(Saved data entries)
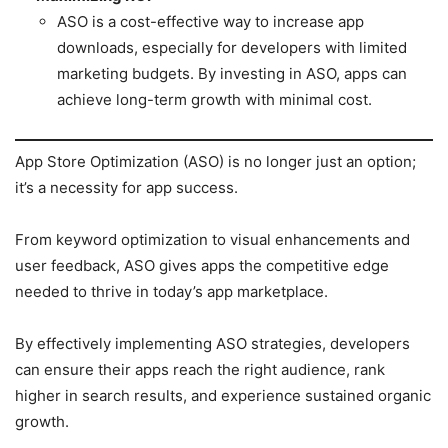
ASO is a cost-effective way to increase app
downloads, especially for developers with limited
marketing budgets. By investing in ASO, apps can
achieve long-term growth with minimal cost.
App Store Optimization (ASO) is no longer just an option;
it’s a necessity for app success.
From keyword optimization to visual enhancements and
user feedback, ASO gives apps the competitive edge
needed to thrive in today’s app marketplace.
By effectively implementing ASO strategies, developers
can ensure their apps reach the right audience, rank
higher in search results, and experience sustained organic
growth.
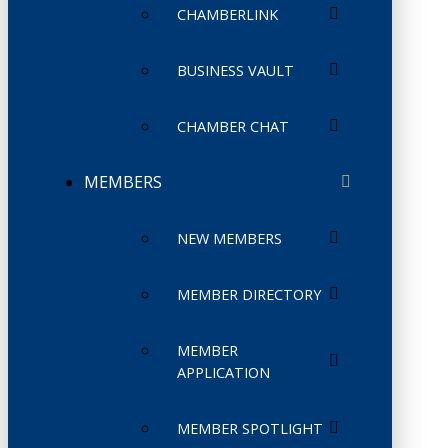
CHAMBERLINK
BUSINESS VAULT
CHAMBER CHAT
MEMBERS
NEW MEMBERS
MEMBER DIRECTORY
MEMBER
APPLICATION
MEMBER SPOTLIGHT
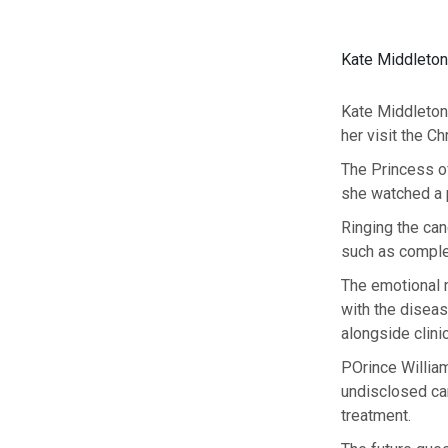
Kate Middleton
Kate Middleton
her visit the C
The Princess o
she watched a p
Ringing the canc
such as comple
The emotional m
with the diseas
alongside clinic
POrince William
undisclosed ca
treatment.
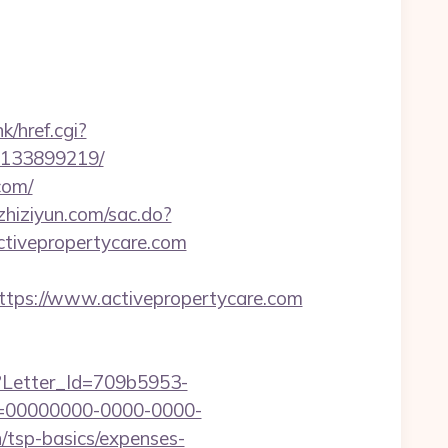
k/href.cgi?
s-133899219/
com/
.zhiziyun.com/sac.do?
tivepropertycare.com
ps://www.activepropertycare.com
hx?Letter_Id=709b5953-
d=00000000-0000-0000-
/tsp-basics/expenses-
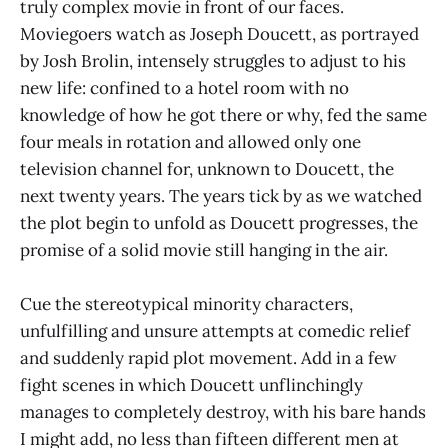
truly complex movie in front of our faces.
Moviegoers watch as Joseph Doucett, as portrayed
by Josh Brolin, intensely struggles to adjust to his
new life: confined to a hotel room with no
knowledge of how he got there or why, fed the same
four meals in rotation and allowed only one
television channel for, unknown to Doucett, the
next twenty years. The years tick by as we watched
the plot begin to unfold as Doucett progresses, the
promise of a solid movie still hanging in the air.
Cue the stereotypical minority characters,
unfulfilling and unsure attempts at comedic relief
and suddenly rapid plot movement. Add in a few
fight scenes in which Doucett unflinchingly
manages to completely destroy, with his bare hands
I might add, no less than fifteen different men at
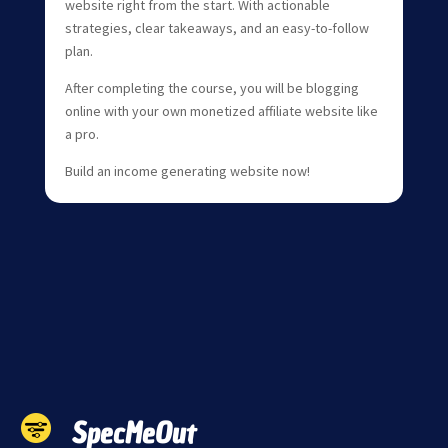
website right from the start. With actionable
strategies, clear takeaways, and an easy-to-follow
plan.
After completing the course, you will be blogging
online with your own monetized affiliate website like
a pro.
Build an income generating website now!
SpecMeOut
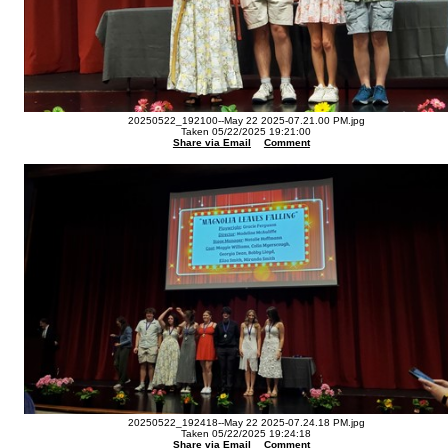
20250522_192100--May 22 2025-07.21.00 PM.jpg
Taken 05/22/2025 19:21:00
Share via Email
Comment
20250522_192418--May 22 2025-07.24.18 PM.jpg
Taken 05/22/2025 19:24:18
Share via Email
Comment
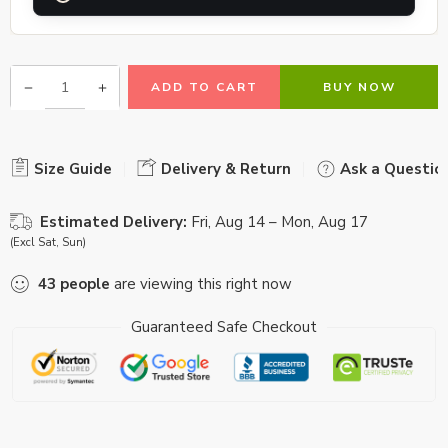
ADD TO CART
BUY NOW
Size Guide
Delivery & Return
Ask a Questio
Estimated Delivery:
Fri, Aug 14 – Mon, Aug 17
(Excl Sat, Sun)
43
people
are viewing this right now
Guaranteed Safe Checkout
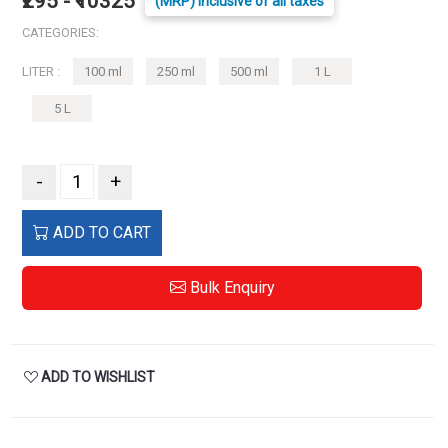
₹295 - ₹10325
(MRP) Inclusive of all taxes
CATEGORIES:
LITER :
100 ml
250 ml
500 ml
1 L
5 L
-
+
ADD TO CART
Bulk Enquiry
ADD TO WISHLIST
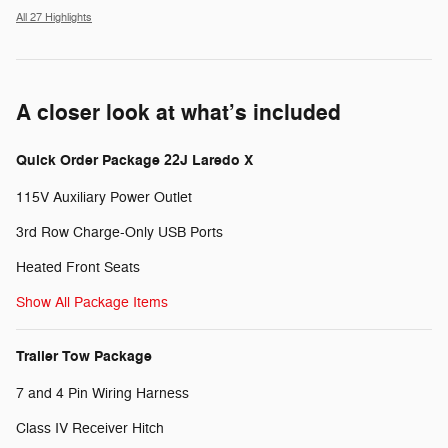
All 27 Highlights
A closer look at what’s included
Quick Order Package 22J Laredo X
115V Auxiliary Power Outlet
3rd Row Charge-Only USB Ports
Heated Front Seats
Show All Package Items
Trailer Tow Package
7 and 4 Pin Wiring Harness
Class IV Receiver Hitch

→ **What to work on**: Retype all the entries word for word; the pictures stay out.

→ **Response to this exercise**:
ASO is a cost-effective way to increase app
downloads, especially for developers with limited
marketing budgets. By investing in ASO, apps can
achieve long-term growth with minimal cost.
App Store Optimization (ASO) is no longer just an option;
it’s a necessity for app success.
From keyword optimization to visual enhancements and
user feedback, ASO gives apps the competitive edge
needed to thrive in today’s app marketplace.
By effectively implementing ASO strategies, developers
can ensure their apps reach the right audience, rank
higher in search results, and experience sustained organic
growth.
CHAMBERLINK
BUSINESS VAULT
CHAMBER CHAT
MEMBERS
NEW MEMBERS
MEMBER DIRECTORY
MEMBER
APPLICATION
MEMBER SPOTLIGHT
Kate Middleton
Kate Middleton
her visit the C
The Princess o
she watched a p
Ringing the canc
such as comple
The emotional m
with the diseas
alongside clinic
POrince William
undisclosed ca
treatment.
k/href.cgi?
s-133899219/
com/
.zhiziyun.com/sac.do?
tivepropertycare.com
ps://www.activepropertycare.com
hx?Letter_Id=709b5953-
d=00000000-0000-0000-
/tsp-basics/expenses-
truly complex movie in front of our faces.
Moviegoers watch as Joseph Doucett, as portrayed
by Josh Brolin, intensely struggles to adjust to his
new life: confined to a hotel room with no
knowledge of how he got there or why, fed the same
four meals in rotation and allowed only one
television channel for, unknown to Doucett, the
next twenty years. The years tick by as we watched
the plot begin to unfold as Doucett progresses, the
promise of a solid movie still hanging in the air.
Cue the stereotypical minority characters,
unfulfilling and unsure attempts at comedic relief
and suddenly rapid plot movement. Add in a few
fight scenes in which Doucett unflinchingly
manages to completely destroy, with his bare hands
I might add, no less than fifteen different men at
website right from the start. With actionable
strategies, clear takeaways, and an easy-to-follow
plan.
After completing the course, you will be blogging
online with your own monetized affiliate website like
a pro.
Build an income generating website now!
SpecMeOut
20250522_192100--May 22 2025-07.21.00 PM.jpg
Taken 05/22/2025 19:21:00
Share via Email
Comment
20250522_192418--May 22 2025-07.24.18 PM.jpg
Taken 05/22/2025 19:24:18
Share via Email
Comment
ADD TO CART
BUY NOW
Size Guide
Delivery & Return
Ask a Questio
Estimated Delivery:
Fri, Aug 14 – Mon, Aug 17
(Excl Sat, Sun)
43
people
are viewing this right now
Guaranteed Safe Checkout
₹295 - ₹10325
(MRP) Inclusive of all taxes
CATEGORIES:
LITER :
100 ml
250 ml
500 ml
1 L
5 L
-
+
ADD TO CART
Bulk Enquiry
ADD TO WISHLIST
All 27 Highlights
A closer look at what’s included
Quick Order Package 22J Laredo X
115V Auxiliary Power Outlet
3rd Row Charge-Only USB Ports
Heated Front Seats
Show All Package Items
Trailer Tow Package
7 and 4 Pin Wiring Harness
Class IV Receiver Hitch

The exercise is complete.